PROVIDED DATA >>
----------
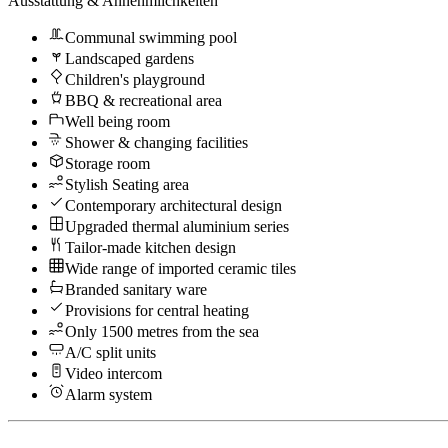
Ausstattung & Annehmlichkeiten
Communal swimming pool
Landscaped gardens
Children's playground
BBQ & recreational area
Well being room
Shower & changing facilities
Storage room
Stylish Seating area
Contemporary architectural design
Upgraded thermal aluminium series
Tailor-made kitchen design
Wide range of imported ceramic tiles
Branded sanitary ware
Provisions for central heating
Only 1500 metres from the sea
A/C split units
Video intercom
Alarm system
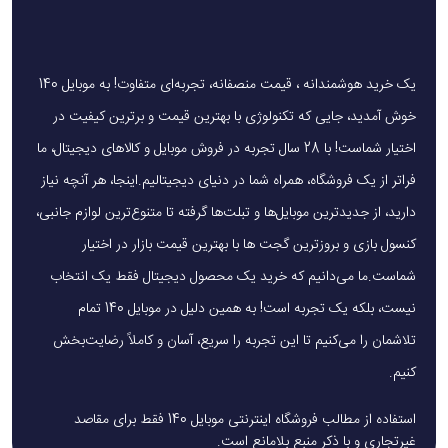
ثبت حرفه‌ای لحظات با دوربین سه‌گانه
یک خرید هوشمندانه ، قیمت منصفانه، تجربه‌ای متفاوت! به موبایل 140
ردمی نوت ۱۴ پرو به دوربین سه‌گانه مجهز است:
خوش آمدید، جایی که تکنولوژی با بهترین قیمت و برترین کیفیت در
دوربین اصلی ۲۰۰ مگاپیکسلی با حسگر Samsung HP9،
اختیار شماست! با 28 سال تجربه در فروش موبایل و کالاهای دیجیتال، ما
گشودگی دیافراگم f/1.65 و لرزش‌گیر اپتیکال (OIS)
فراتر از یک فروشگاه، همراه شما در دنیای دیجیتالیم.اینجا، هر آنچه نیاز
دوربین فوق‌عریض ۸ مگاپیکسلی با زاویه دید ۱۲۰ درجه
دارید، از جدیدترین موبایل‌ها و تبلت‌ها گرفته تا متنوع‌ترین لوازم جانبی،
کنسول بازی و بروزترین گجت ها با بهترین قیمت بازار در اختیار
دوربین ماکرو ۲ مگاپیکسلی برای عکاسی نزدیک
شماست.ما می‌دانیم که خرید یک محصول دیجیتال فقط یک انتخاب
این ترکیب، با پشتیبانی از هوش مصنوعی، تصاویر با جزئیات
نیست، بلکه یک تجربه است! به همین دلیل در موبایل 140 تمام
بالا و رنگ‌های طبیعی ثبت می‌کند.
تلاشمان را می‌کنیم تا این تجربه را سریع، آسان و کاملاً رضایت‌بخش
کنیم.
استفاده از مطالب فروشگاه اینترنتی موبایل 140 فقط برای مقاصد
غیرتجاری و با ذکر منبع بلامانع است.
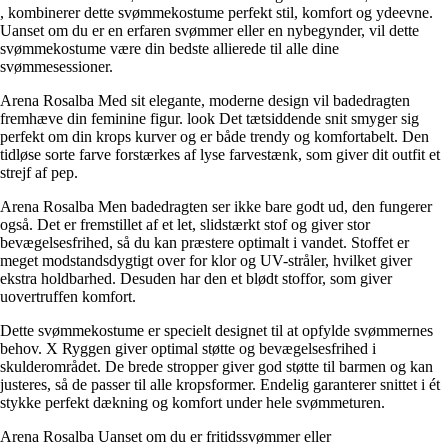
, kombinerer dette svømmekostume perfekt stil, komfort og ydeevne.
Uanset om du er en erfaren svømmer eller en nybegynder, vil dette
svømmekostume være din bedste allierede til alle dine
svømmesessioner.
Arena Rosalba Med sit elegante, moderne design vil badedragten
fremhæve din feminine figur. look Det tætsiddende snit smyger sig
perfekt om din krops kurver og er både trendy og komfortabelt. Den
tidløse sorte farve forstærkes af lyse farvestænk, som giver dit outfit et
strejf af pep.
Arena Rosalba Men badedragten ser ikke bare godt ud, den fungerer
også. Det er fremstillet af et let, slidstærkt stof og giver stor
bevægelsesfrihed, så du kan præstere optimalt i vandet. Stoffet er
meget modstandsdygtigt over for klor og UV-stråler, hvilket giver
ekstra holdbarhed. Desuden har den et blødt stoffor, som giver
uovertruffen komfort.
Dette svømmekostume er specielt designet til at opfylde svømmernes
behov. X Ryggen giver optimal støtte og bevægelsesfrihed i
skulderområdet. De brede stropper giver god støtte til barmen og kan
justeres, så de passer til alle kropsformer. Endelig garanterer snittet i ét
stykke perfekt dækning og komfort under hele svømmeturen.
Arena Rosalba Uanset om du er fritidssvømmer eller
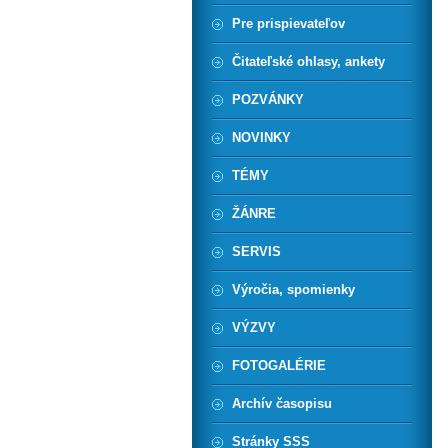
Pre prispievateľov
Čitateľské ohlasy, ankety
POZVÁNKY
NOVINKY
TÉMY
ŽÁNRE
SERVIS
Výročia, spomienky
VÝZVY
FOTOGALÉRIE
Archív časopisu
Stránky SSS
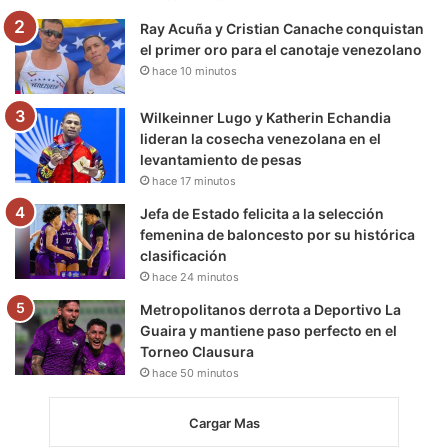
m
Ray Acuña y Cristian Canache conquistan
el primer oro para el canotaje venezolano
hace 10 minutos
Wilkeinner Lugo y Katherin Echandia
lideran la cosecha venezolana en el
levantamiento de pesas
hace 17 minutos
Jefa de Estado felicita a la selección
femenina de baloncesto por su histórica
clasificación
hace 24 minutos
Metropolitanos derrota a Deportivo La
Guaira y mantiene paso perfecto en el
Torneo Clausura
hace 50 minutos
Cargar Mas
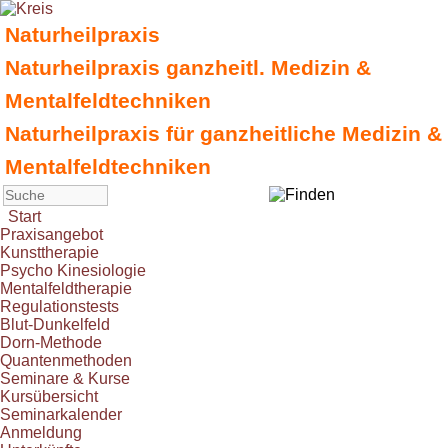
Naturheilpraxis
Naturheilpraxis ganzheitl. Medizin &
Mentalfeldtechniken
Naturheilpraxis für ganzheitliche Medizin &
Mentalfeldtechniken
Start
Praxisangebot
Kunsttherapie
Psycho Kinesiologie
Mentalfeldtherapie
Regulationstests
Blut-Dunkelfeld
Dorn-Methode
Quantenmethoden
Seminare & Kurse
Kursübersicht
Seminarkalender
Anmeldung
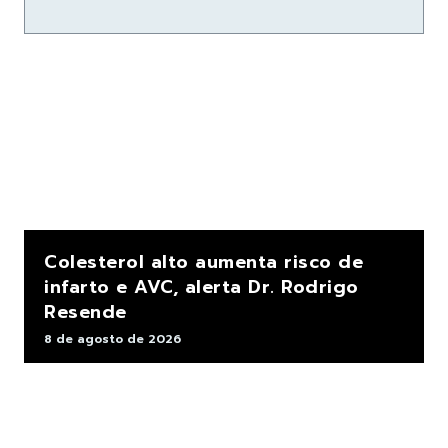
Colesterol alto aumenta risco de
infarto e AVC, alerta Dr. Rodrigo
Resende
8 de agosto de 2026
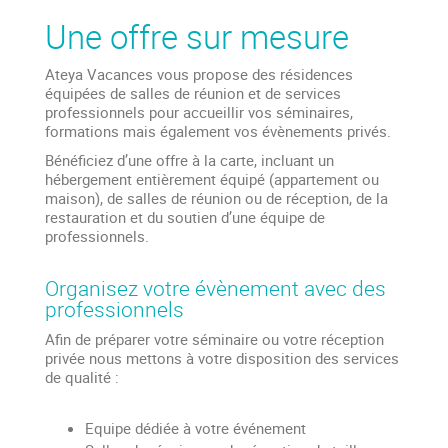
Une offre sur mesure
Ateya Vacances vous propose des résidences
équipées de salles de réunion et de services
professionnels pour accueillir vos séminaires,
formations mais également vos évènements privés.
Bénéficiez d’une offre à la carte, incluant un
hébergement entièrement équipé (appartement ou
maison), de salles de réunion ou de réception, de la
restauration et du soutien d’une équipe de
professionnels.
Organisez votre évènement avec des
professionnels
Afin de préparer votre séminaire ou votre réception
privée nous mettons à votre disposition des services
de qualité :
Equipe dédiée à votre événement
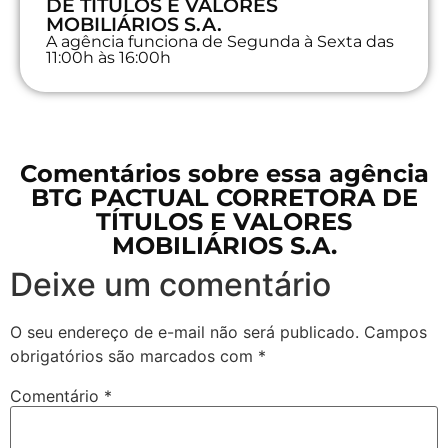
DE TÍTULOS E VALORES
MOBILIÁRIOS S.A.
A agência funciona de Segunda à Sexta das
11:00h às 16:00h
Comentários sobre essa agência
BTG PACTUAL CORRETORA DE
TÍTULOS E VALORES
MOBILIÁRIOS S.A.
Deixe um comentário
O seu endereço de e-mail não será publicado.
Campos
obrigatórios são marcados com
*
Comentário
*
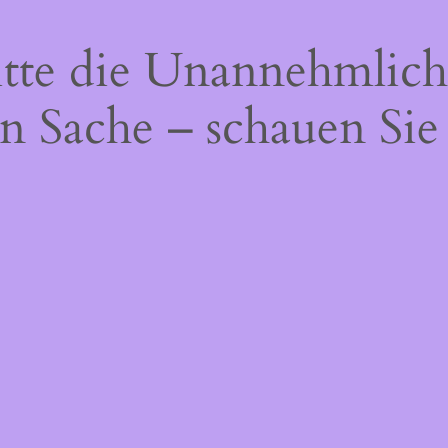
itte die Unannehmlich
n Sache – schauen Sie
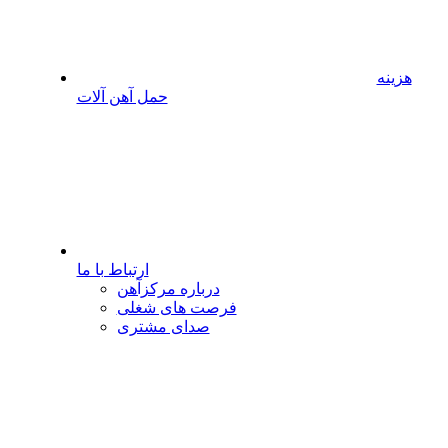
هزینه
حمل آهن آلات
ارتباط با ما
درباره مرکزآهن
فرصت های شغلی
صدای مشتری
----------
WHAT TO PRODUCE >>
Your answer must be a single number: the count of lines in the data that contain the string "réception".

OUTPUT FOR THIS EXERCISE >>
2